Harvey Moeis, yang kini menjadi tersangka dalam kasus korupsi timah dengan nilai mencengangkan Rp 300 triliun, bersama istrinya yang juga seorang selebritas, Sandra Dewi, terdaftar sebagai peserta Penerima Bantuan Iuran (PBI) Kelas 3 BPJS Kesehatan. Iuran mereka ditanggung oleh pemerintah daerah, sebuah fakta yang memicu kritik tajam dari publik mengenai keadilan sistem ini. Kepala Humas BPJS Kesehatan, Rizzky Anugerah, mengonfirmasi bahwa pasangan ini termasuk dalam segmen PBI yang dibiayai oleh Anggaran Pendapatan dan Belanja Daerah (APBD) Pemprov DKI Jakarta.

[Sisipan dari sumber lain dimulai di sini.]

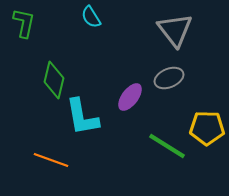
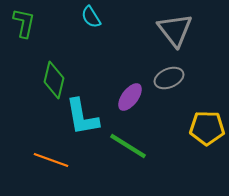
green line: moved 39 px left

Rizzky Anugerah menjelaskan bahwa PBI APBD mencakup seluruh penduduk yang belum terdaftar dalam Jaminan Kesehatan Nasional (JKN), tanpa memandang status ekonomi mereka. Iuran untuk peserta PBI ini dibayar menggunakan dana dari APBD. Hal ini berbeda dengan PBI Jaminan Kesehatan (JK) yang dikhususkan untuk warga miskin yang terdaftar dalam Data Terpadu Kesejahteraan Sosial (DTKS) dan dibiayai oleh Anggaran Pendapatan dan Belanja Negara (APBN).
Publik mempertanyakan mekanisme penetapan peserta PBI APBD, terutama mengingat gaya hidup mewah yang kerap dipamerkan oleh pasangan Harvey Moeis dan Sandra Dewi. Rizzky menegaskan bahwa data peserta PBI sepenuhnya ditetapkan oleh pemerintah daerah, dan BPJS Kesehatan hanya menerima data tersebut tanpa melakukan verifikasi tambahan.

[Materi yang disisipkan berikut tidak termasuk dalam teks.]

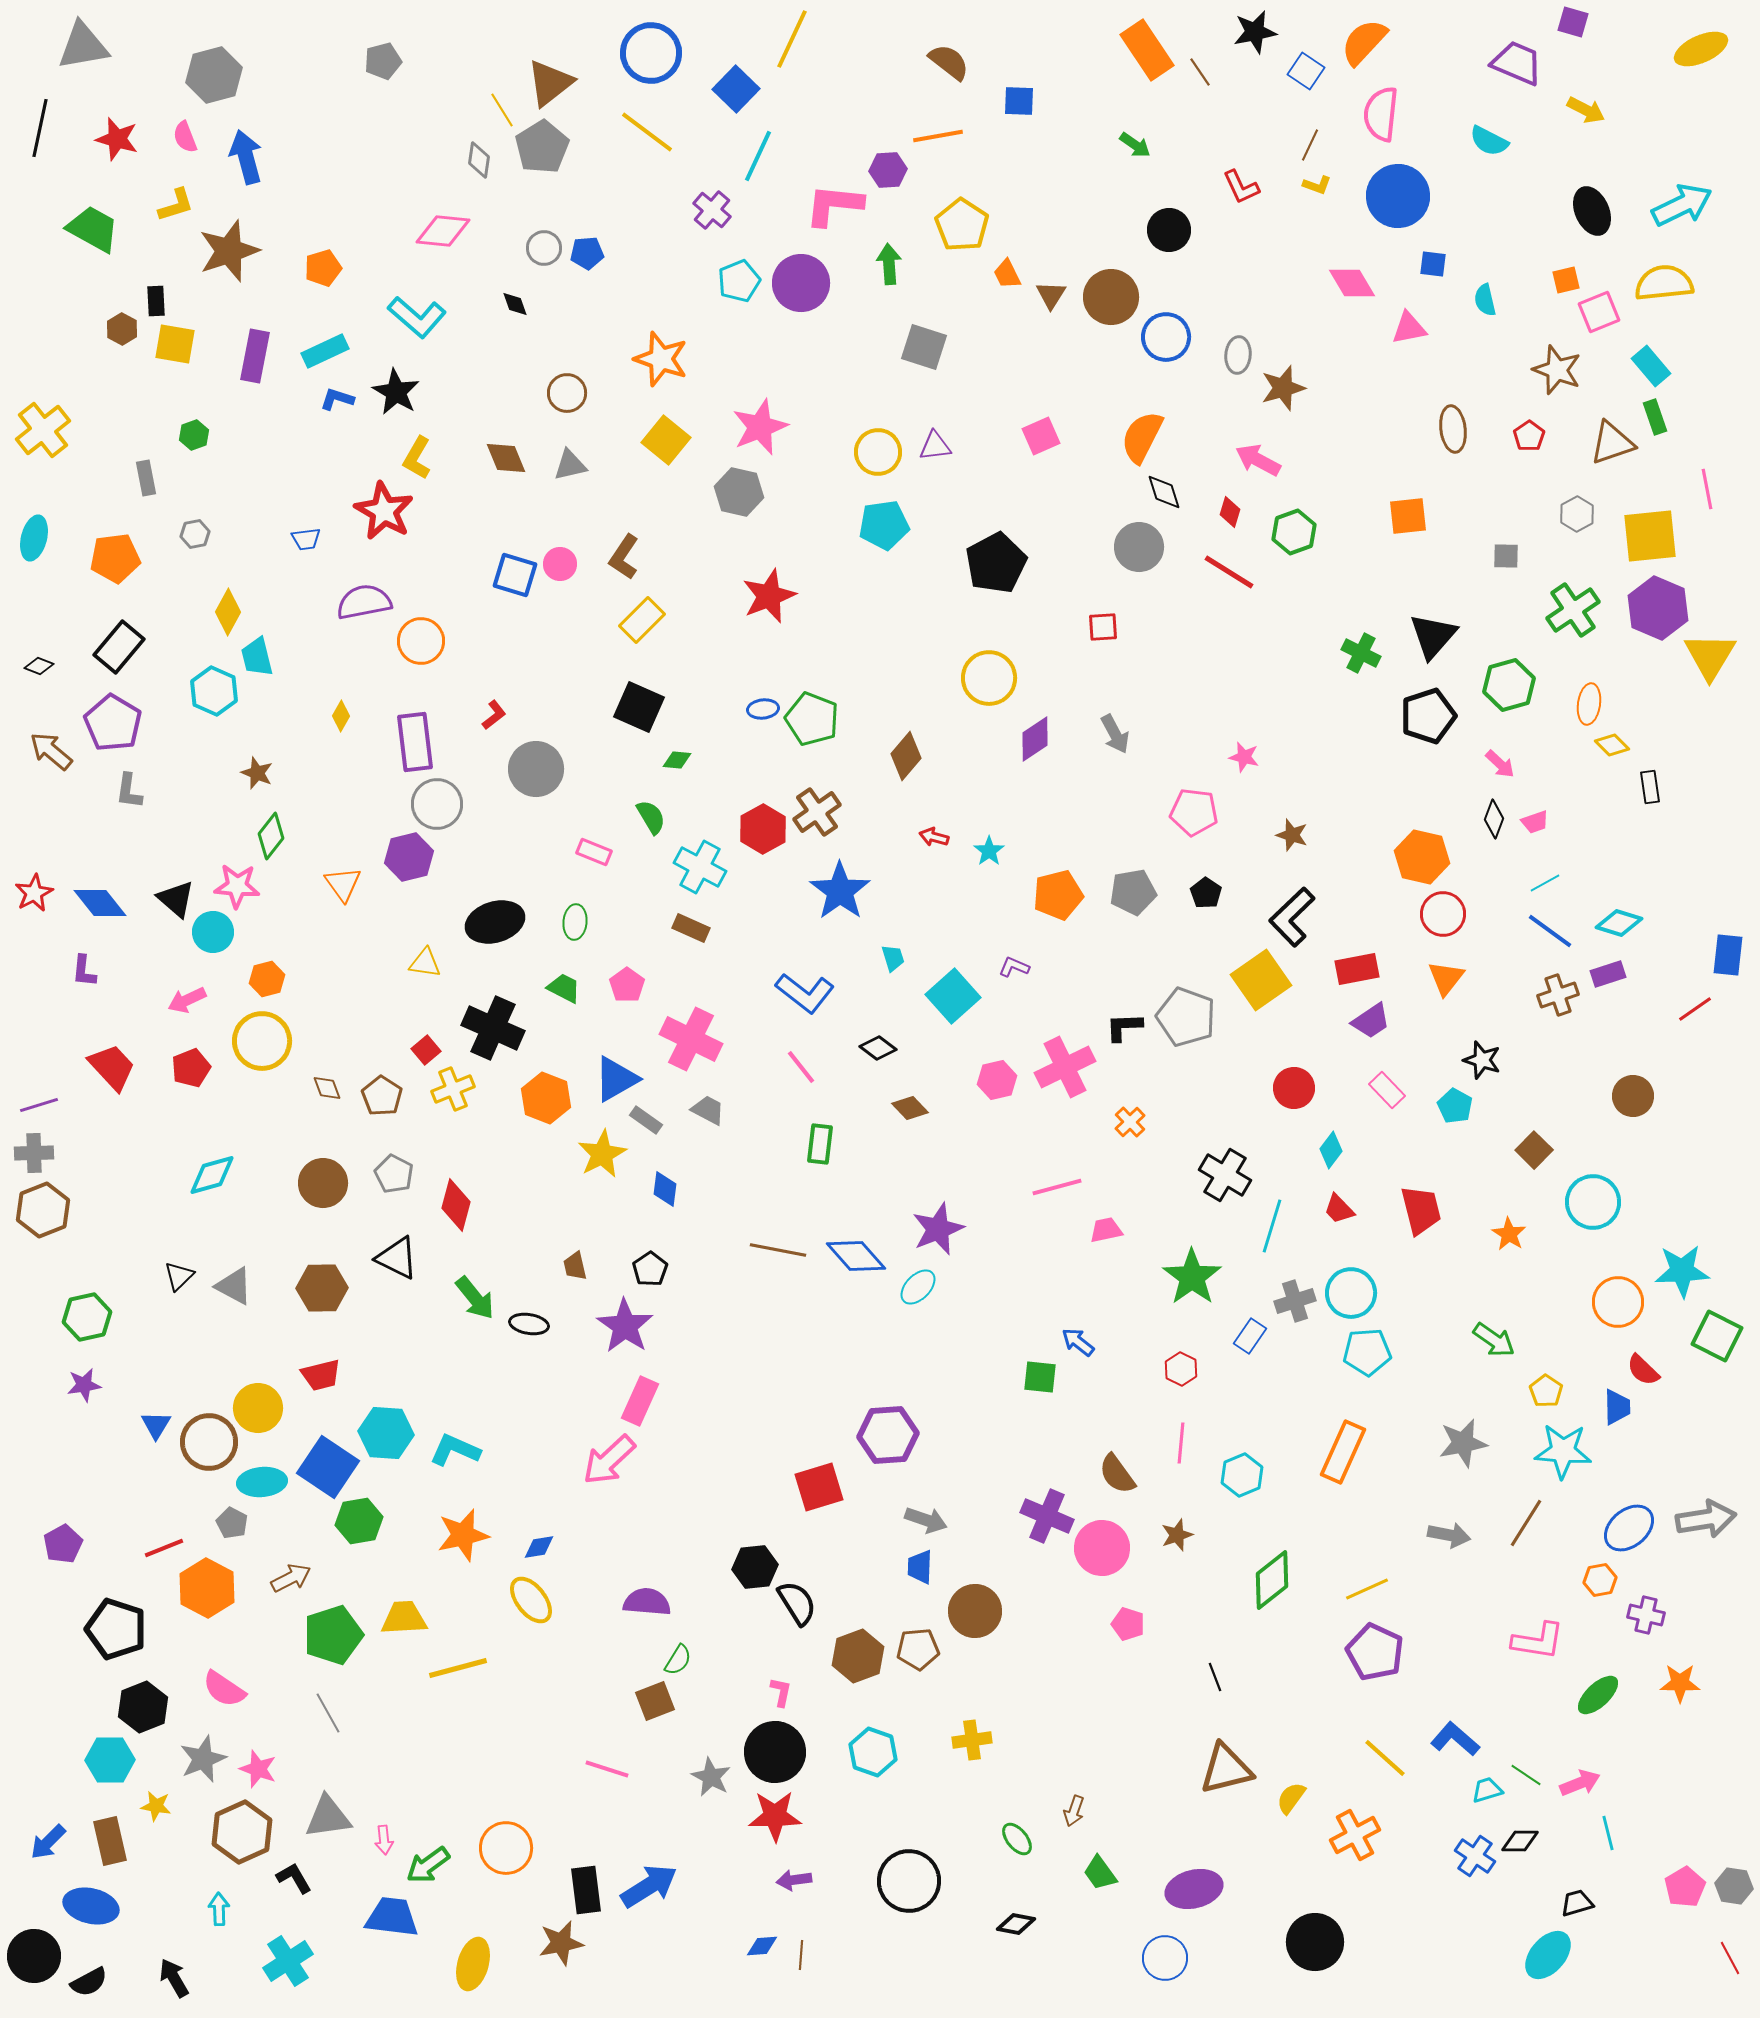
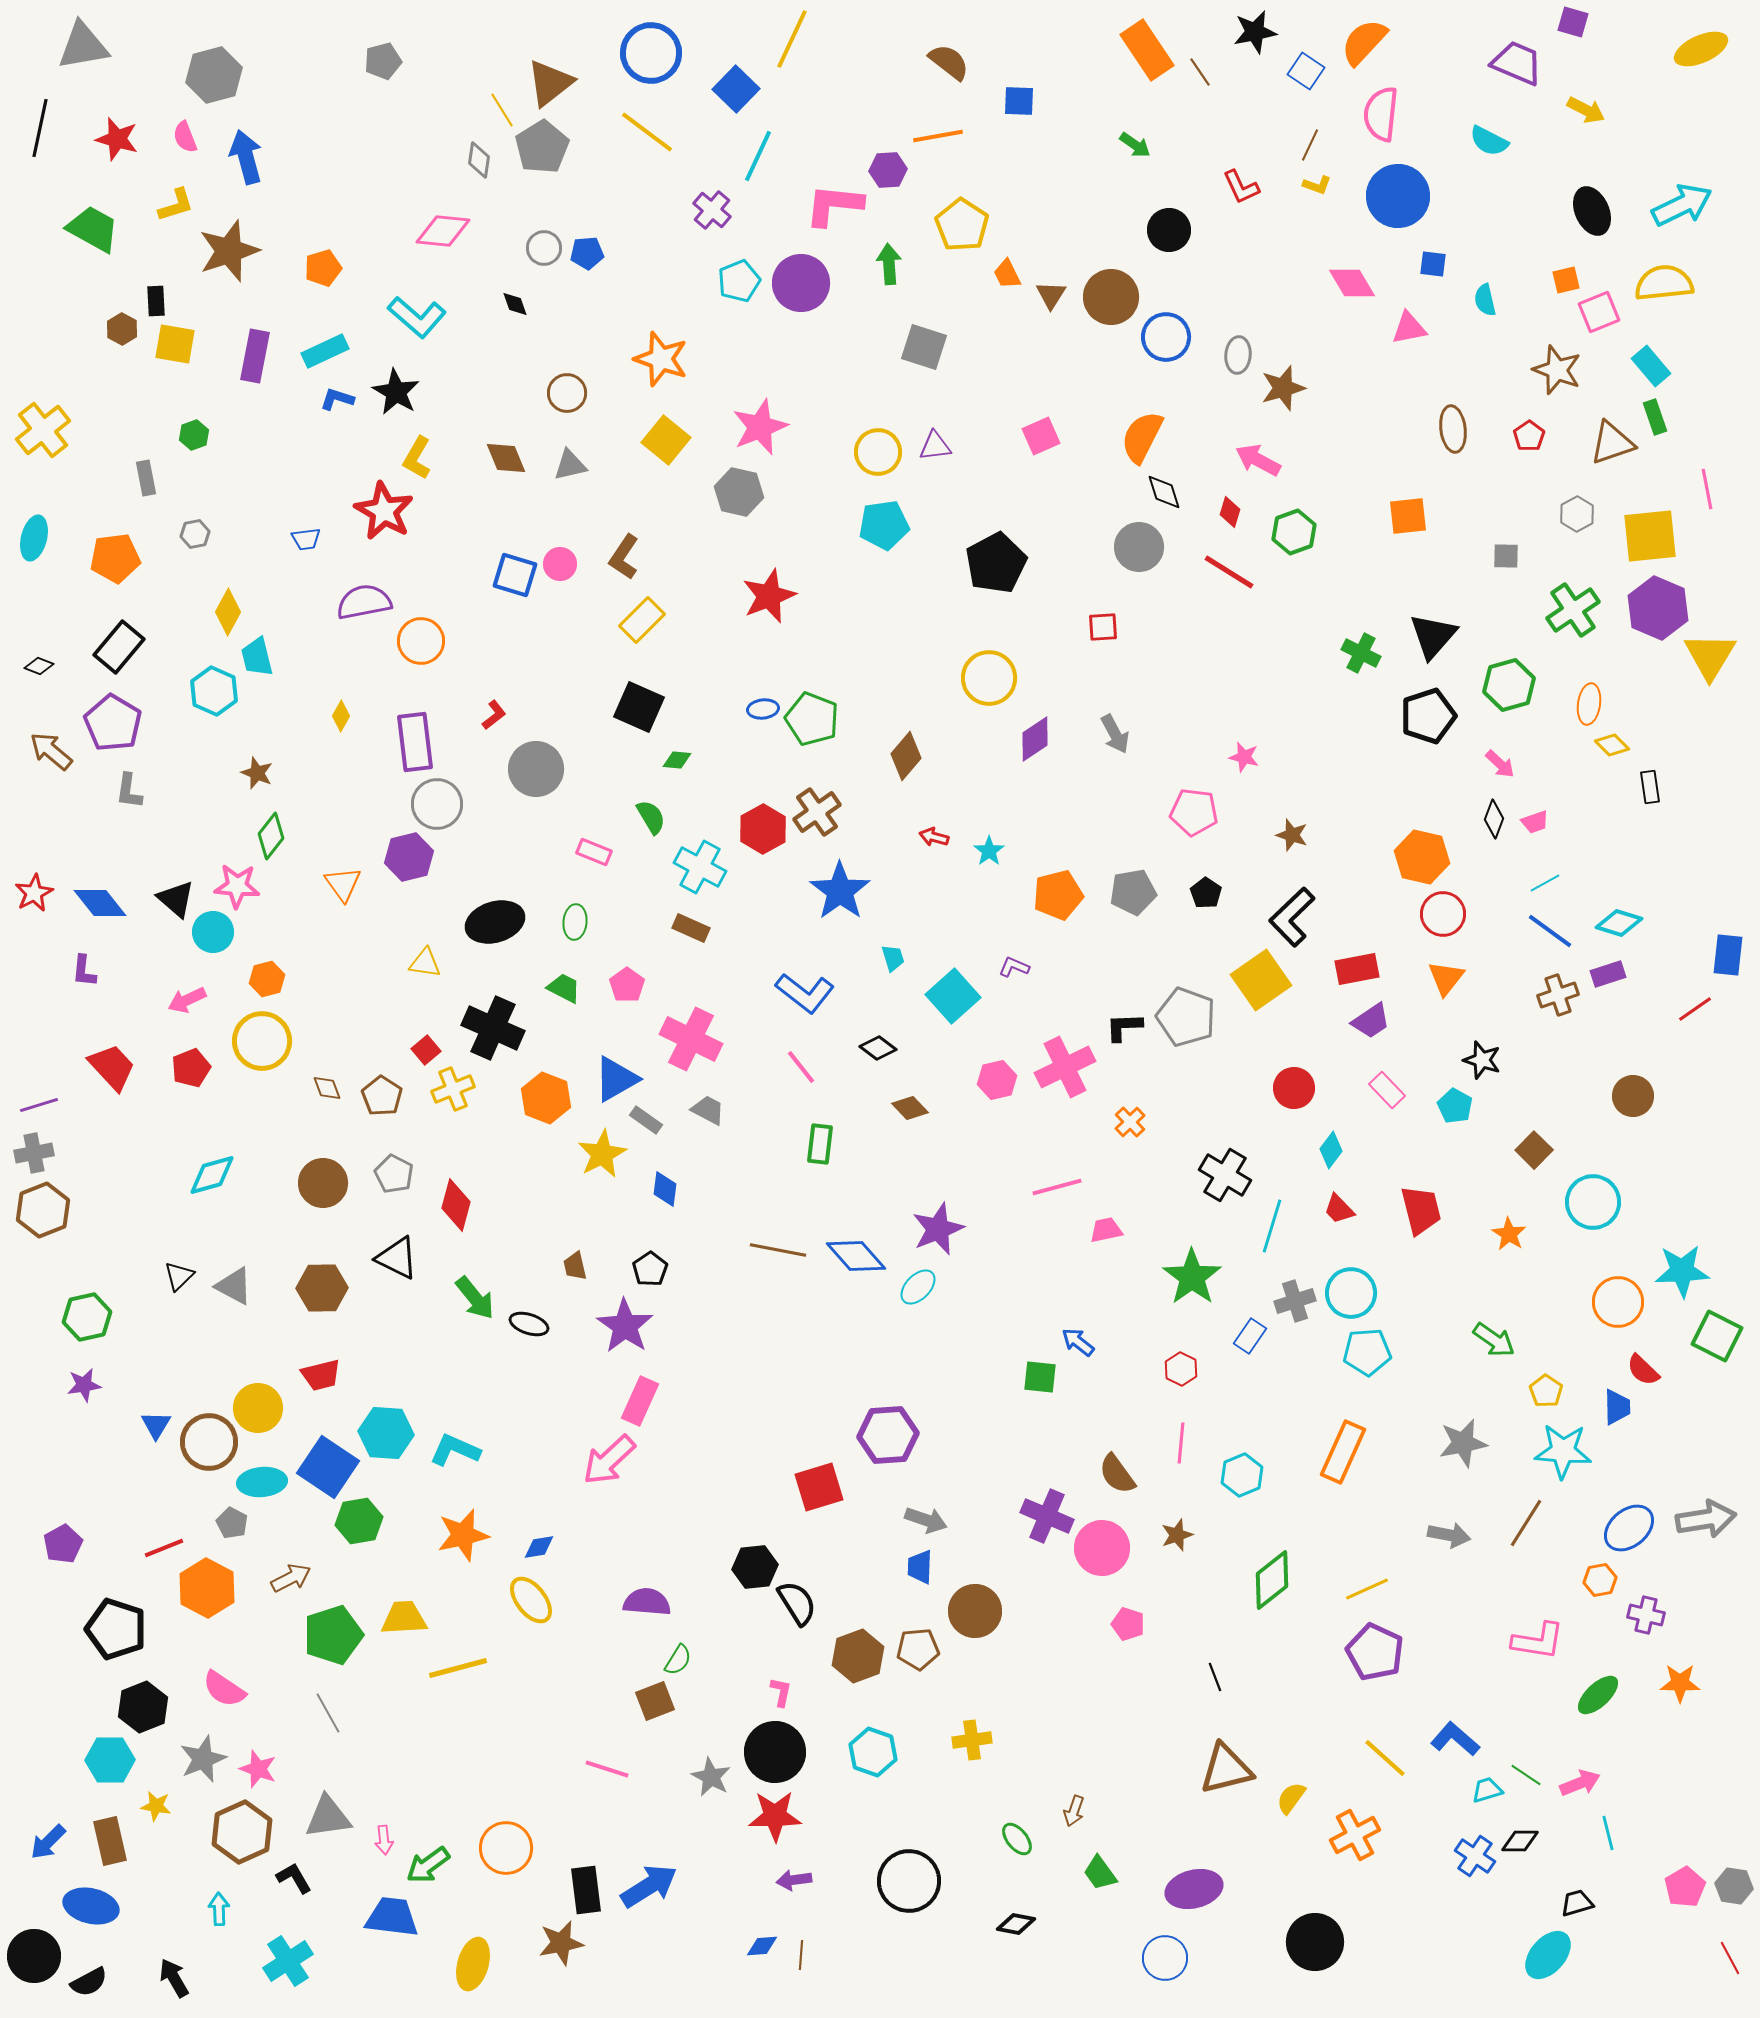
gray cross at (34, 1153): rotated 9 degrees counterclockwise
black ellipse at (529, 1324): rotated 9 degrees clockwise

Kasus ini menimbulkan pertanyaan besar mengenai keadilan dan transparansi dalam penetapan peserta PBI BPJS Kesehatan. Banyak pihak yang merasa bahwa sistem ini perlu ditinjau ulang agar lebih tepat sasaran dan tidak disalahgunakan oleh pihak-pihak yang sebenarnya mampu membayar iuran kesehatan mereka sendiri.
Kontroversi yang melibatkan Harvey Moeis dan Sandra Dewi sebagai peserta PBI BPJS Kesehatan menyoroti perlunya evaluasi mendalam terhadap mekanisme penetapan peserta PBI. Pemerintah daerah diharapkan dapat lebih selektif dan transparan dalam menentukan siapa saja yang berhak menerima bantuan iuran ini, agar program tersebut benar-benar dapat membantu mereka yang membutuhkan.